2020-09-24 17:12:28 | 日記

 大崎善生『存在という名のダンス(上)(下)』(角川書店、2010年)を読む。上下巻で500ページを超える。いうまでもなく、図書館の書架で、この本のタイトルを見て、借りて帰った。
 ちりばめた素材は、軽いものではない。そのかつての出来事自体は、まさしく人間存在とは何かと問う苛烈なものであった。それを弄んでいるのではないか。それが私の最初の、読後感。

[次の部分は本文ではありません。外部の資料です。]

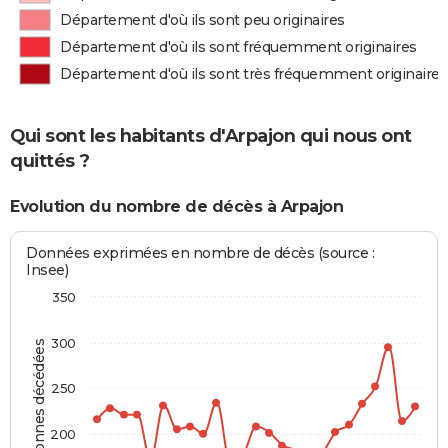
Département d'où ils sont peu originaires
Département d'où ils sont fréquemment originaires
Département d'où ils sont très fréquemment originaires
Qui sont les habitants d'Arpajon qui nous ont
quittés ?
Evolution du nombre de décès à Arpajon
Données exprimées en nombre de décès (source :
Insee)
350
300
Personnes décédées
250
200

 この作家が真摯なのはわかる。誠実に考えていることも分かる。だが、的を外している。出来事の表層を素材にして、自分の幻想的な物語世界に組み込んで、「お話し」にしているだけではないか。ドイツや五島の島や樺太やで起きた出来事の切片を取り出して「存在という名のダンス」を切り分けるのなら、もっと幻想と現実とのつなぎ目をきちんとリアリティをもって描き出さなければならないのではないか。
 この作家の幻想的な世界が、人の魂の時空を超えて触れ合う地平に「存在」の真実があると考えていることは受け止められるが、「存在という名のダンス」と表題を振るような哲学的な奥行きは、感じられない。面白かったともいえず、なんとも、ふくらませた風船から空気が抜けてしまっているような気持がしている。